Well, this is the end result. $100K per filing has now given every company a metric with which to benchmark whether they should open a GCC (an offshore office with P/L and Product Roadmap responsibilities) or continue to hire a mix of citizens and foreigners domestically.

If having to file for 10 H1B visas now costs the same as the amount of FDI needed to get $10-20k per head of tax subsidies and credits across CEE and India, the math to open an office abroad just became justified for every business.


Listen - I'm not saying that that isn't the logical response. I'm saying I don't see how an executive would go ahead with that plan thinking that there weren't going to be worse repercussions for their company from the government if they went that route.

The smallest companies that don't have visibility in the market maybe could try and do it (dangerous risk) but the larger companies that have a lot to lose from headline risk will be at significant risk.

Like the executive who only thinks in short term budget will go ahead and do this -- the executives who think maybe 2-4 years down the road will realize its a trap.

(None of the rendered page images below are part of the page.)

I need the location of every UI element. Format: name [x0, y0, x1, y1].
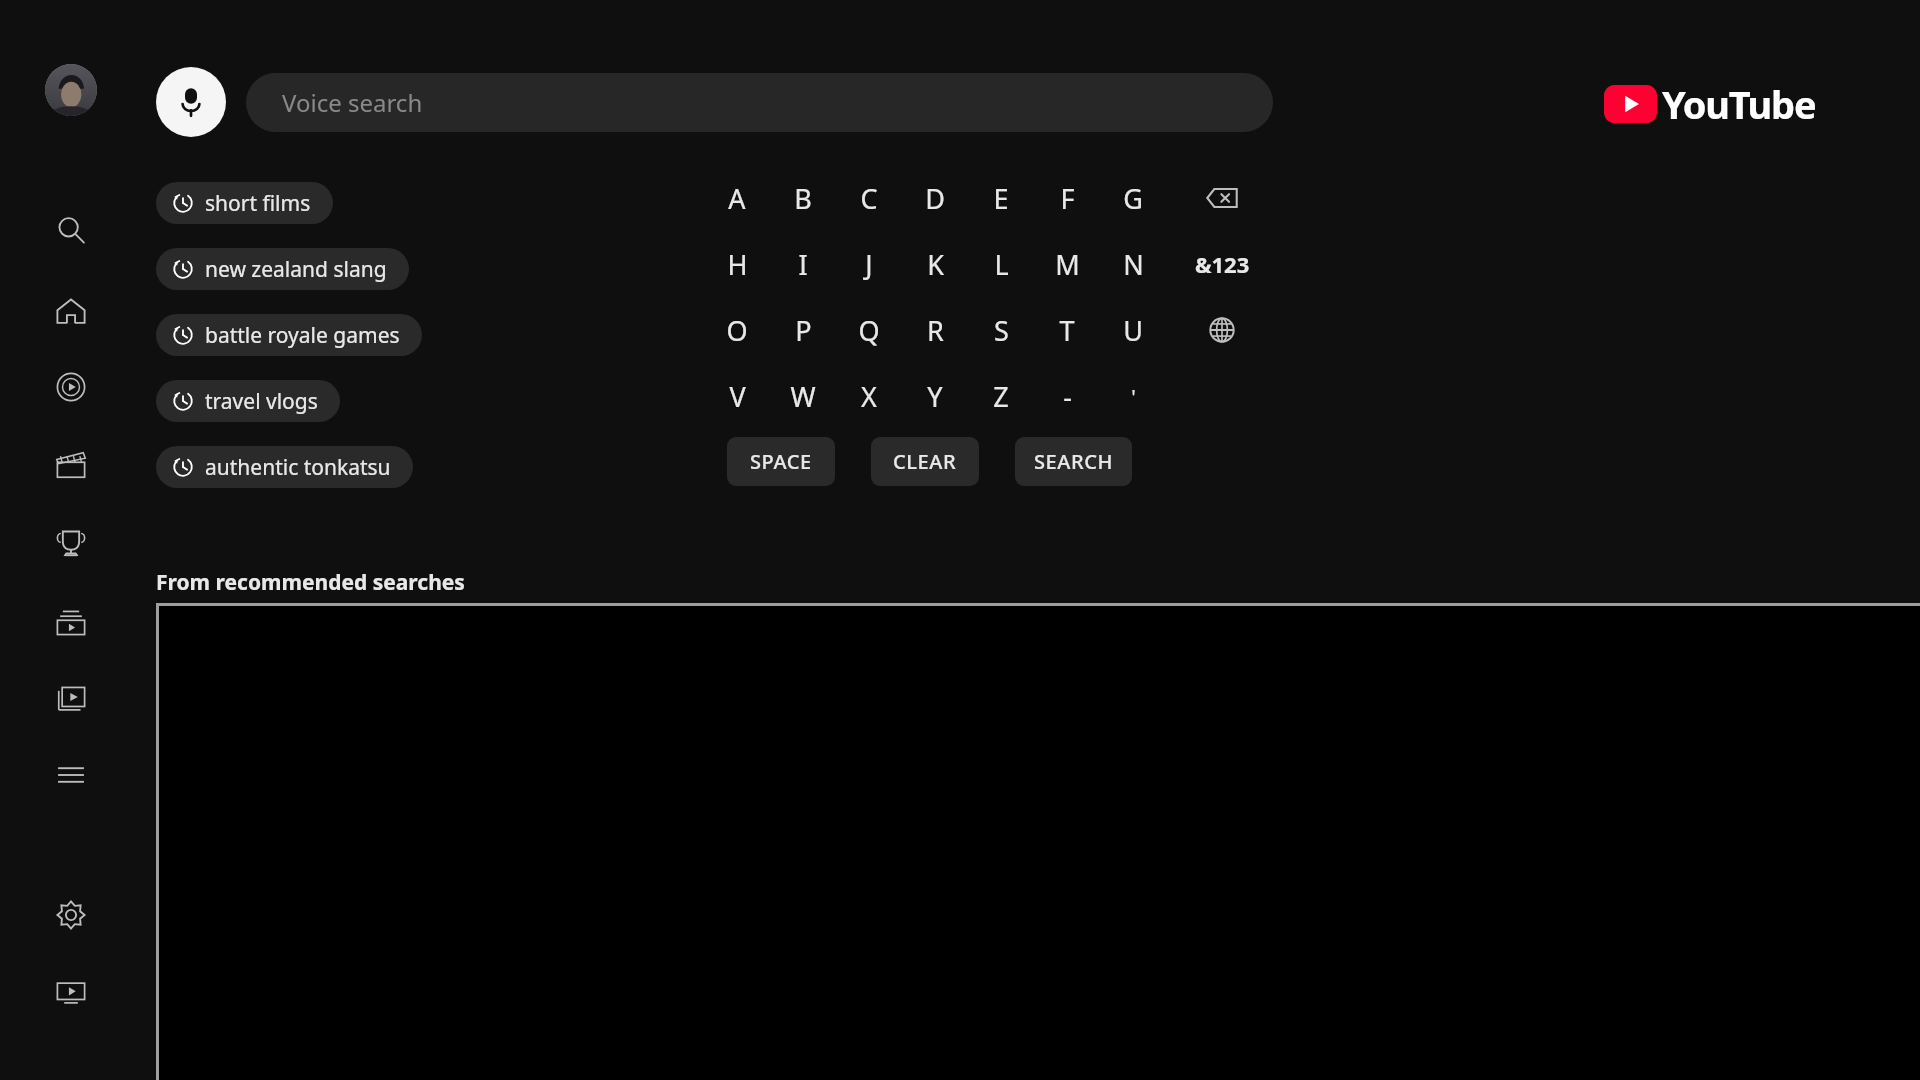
staticText: W	[790, 378, 816, 415]
staticText: Voice search	[282, 86, 423, 119]
staticText: E	[993, 180, 1009, 217]
button[interactable]: Your videos	[47, 968, 95, 1016]
button[interactable]: S	[974, 303, 1028, 357]
staticText: N	[1123, 246, 1144, 283]
staticText: T	[1059, 312, 1075, 349]
button[interactable]: Sports	[47, 519, 95, 567]
staticText: F	[1060, 180, 1075, 217]
button[interactable]: YouTube	[1604, 78, 1816, 130]
staticText: travel vlogs	[205, 387, 318, 416]
staticText: J	[865, 246, 873, 283]
staticText: battle royale games	[205, 321, 400, 350]
button[interactable]: D	[908, 171, 962, 225]
button[interactable]: O	[710, 303, 764, 357]
button[interactable]: -	[1040, 369, 1094, 423]
button[interactable]: A	[710, 171, 764, 225]
staticText: new zealand slang	[205, 255, 387, 284]
staticText: D	[925, 180, 945, 217]
staticText: B	[794, 180, 812, 217]
button[interactable]: Change language	[1195, 303, 1249, 357]
button[interactable]: Playlists	[47, 599, 95, 647]
staticText: SEARCH	[1034, 448, 1114, 475]
staticText: '	[1131, 383, 1136, 410]
button[interactable]: I	[776, 237, 830, 291]
button[interactable]: Menu	[47, 751, 95, 799]
staticText: V	[729, 378, 746, 415]
button[interactable]: SPACE	[727, 437, 835, 486]
button[interactable]: Search	[47, 206, 95, 254]
staticText: R	[927, 312, 944, 349]
button[interactable]: M	[1040, 237, 1094, 291]
staticText: O	[726, 312, 748, 349]
staticText: From recommended searches	[156, 568, 465, 597]
staticText: -	[1063, 378, 1072, 415]
staticText: YouTube	[1662, 78, 1816, 130]
button[interactable]: Home	[47, 287, 95, 335]
staticText: short films	[205, 189, 311, 218]
button[interactable]: W	[776, 369, 830, 423]
button[interactable]: X	[842, 369, 896, 423]
button[interactable]: V	[710, 369, 764, 423]
button[interactable]: P	[776, 303, 830, 357]
staticText: H	[727, 246, 748, 283]
staticText: &123	[1195, 249, 1250, 279]
staticText: X	[861, 378, 877, 415]
staticText: G	[1123, 180, 1143, 217]
button[interactable]: SEARCH	[1015, 437, 1132, 486]
button[interactable]: CLEAR	[871, 437, 979, 486]
button[interactable]: L	[974, 237, 1028, 291]
staticText: CLEAR	[893, 448, 957, 475]
staticText: L	[994, 246, 1009, 283]
staticText: Q	[858, 312, 880, 349]
staticText: M	[1055, 246, 1080, 283]
button[interactable]: C	[842, 171, 896, 225]
button[interactable]: F	[1040, 171, 1094, 225]
button[interactable]: authentic tonkatsu	[156, 446, 413, 488]
button[interactable]: new zealand slang	[156, 248, 409, 290]
button[interactable]: Backspace	[1195, 171, 1249, 225]
button[interactable]: B	[776, 171, 830, 225]
button[interactable]: K	[908, 237, 962, 291]
button[interactable]: N	[1106, 237, 1160, 291]
staticText: S	[994, 312, 1009, 349]
staticText: Z	[993, 378, 1009, 415]
staticText: K	[927, 246, 944, 283]
button[interactable]: short films	[156, 182, 333, 224]
button[interactable]: &123	[1182, 237, 1262, 291]
staticText: Y	[927, 378, 943, 415]
staticText: U	[1123, 312, 1143, 349]
button[interactable]: T	[1040, 303, 1094, 357]
button[interactable]: travel vlogs	[156, 380, 340, 422]
button[interactable]: Shorts	[47, 363, 95, 411]
staticText: P	[795, 312, 812, 349]
button[interactable]: H	[710, 237, 764, 291]
button[interactable]: Voice search	[246, 73, 1273, 132]
button[interactable]: J	[842, 237, 896, 291]
button[interactable]: Z	[974, 369, 1028, 423]
staticText: SPACE	[750, 448, 812, 475]
button[interactable]: G	[1106, 171, 1160, 225]
staticText: I	[798, 246, 808, 283]
button[interactable]: '	[1106, 369, 1160, 423]
button[interactable]: E	[974, 171, 1028, 225]
button[interactable]: Settings	[47, 891, 95, 939]
button[interactable]: Y	[908, 369, 962, 423]
staticText: authentic tonkatsu	[205, 453, 391, 482]
button[interactable]: Library	[47, 675, 95, 723]
button[interactable]: R	[908, 303, 962, 357]
button[interactable]: Movies	[47, 441, 95, 489]
button[interactable]: battle royale games	[156, 314, 422, 356]
button[interactable]: Q	[842, 303, 896, 357]
button[interactable]: U	[1106, 303, 1160, 357]
staticText: A	[728, 180, 746, 217]
button[interactable]: Account	[45, 64, 97, 116]
button[interactable]: Voice search	[156, 67, 226, 137]
staticText: C	[860, 180, 878, 217]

> but the larger companies that have a lot to lose from headline risk will be at significant risk

Google [0], Microsoft [1], and Amazon [2] have continued to make headline making investments abroad despite Trump being in office.

And these size of companies are large enough that they can eat the litigation cost, becuase it is significantly cheaper to completely offshore.

And in all honesty, the Trump glare isn't severe. You become part of the media zeitgeist for a couple of days, and then everyone moves on to some other controversy. Look at how this now overshadows the US-Korea snafu, which itself overshadowed the Russian oil snafu, which itself overshadowed ....

[0] - https://blog.google/intl/en-in/company-news/welcome-to-anant...

[1] - https://news.microsoft.com/en-in/microsoft-announces-us-3bn-...

[2] - https://www.aboutamazon.in/news/aws/aws-invests-8-billion-in...


Those plans were already in place as a continuation and during a time when they thought tech would have a more coveted space in policy positioning. Watch what happens going forward -- they will re-plan investments (at least for the time being).


They’re all already doing this and doing it more will go unnoticed


Yeah kinda hard to see companies being more aggressive than they already are about outsourcing. I know companies that fired their entire tech org from the CTO down and moved it to India.


When I was looking for work early this year I was told that most of the Google NYC roles were listed for internal transfers and that most of the actual hiring was in Warsaw (with 1000s of open roles, which I was told by Google recruiters at a conference in Europe)


This is true for most SV tech companies with multiple offices (including nyc) because there are a shitload of men trying to move out of SF.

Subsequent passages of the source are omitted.